6. The calculator according to claim 1, wherein the fluid is a coating liquid or a cleaning liquid or an aerosol composed of solid, colored particles suspended in a gas.

7. A hue determination device for a fluid distribution system, comprising:

at least one light source configured to emit polychromatic or monochromatic light towards the fluid in a measurement area;

a light sensor configured to receive a light signal that has been reflected on the fluid or transmitted through the fluid, the light signal corresponding to an optical reflection or to an optical transmission by the fluid, respectively, of the polychromatic or monochromatic light emitted towards the fluid, the light signal representing a hue of the fluid circulating in the fluid distribution system, the light sensor being further configured to emit parameters, each parameter representing a light intensity of the light signal for a given color channel;

an acquisition optical fiber configured to convey the light signal to the light sensor; and

a calculator according to claim 1.

8. The device according to claim 7, wherein the given color channels are red, green, blue, and clear channels, the parameters representing a light intensity of the light signal respectively for the red channel, the green channel, the blue channel, and the clear channel.
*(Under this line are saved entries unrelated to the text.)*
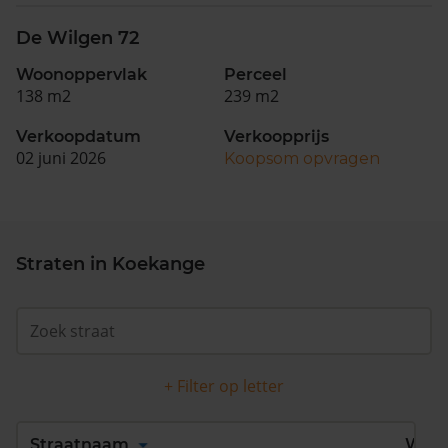
De Wilgen 72
Woonoppervlak
Perceel
138 m2
239 m2
Verkoopdatum
Verkoopprijs
02 juni 2026
Koopsom opvragen
Straten in Koekange
+ Filter op letter
Alles
A
B
C
D
Straatnaam
Wijk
9. A fluid distribution system comprising:

a fluid flow circuit; and

a hue determination device according to claim 7, connected in series to said fluid flow circuit.

10. A method for determining the hue of a fluid circulating in a fluid distribution system, implemented by a hue determination device according to claim 7, the method comprising:

emitting polychromatic or monochromatic light towards the fluid by the at least one light source;

receiving, by the light sensor, the light signal, reflected on the fluid or transmitted through the fluid;

receiving, by the estimator, the parameters representing a light intensity of the light signal for the given color channels; and

determining by the estimator, the variable representing the hue of the fluid.

11. The method according to claim 10, further comprising:

detecting a fluid change operation when the variable representing the hue of the fluid is modified, the fluid change operation being a rinsing of the system or a hue change of the fluid circulating in the system; and

with a fluid change operation having been detected, determining an end of the fluid change operation, when the variable representing the hue of the fluid is substantially constant for a predetermined duration.

12. The method according to claim 10, wherein the fluid is a coating liquid or a cleaning liquid.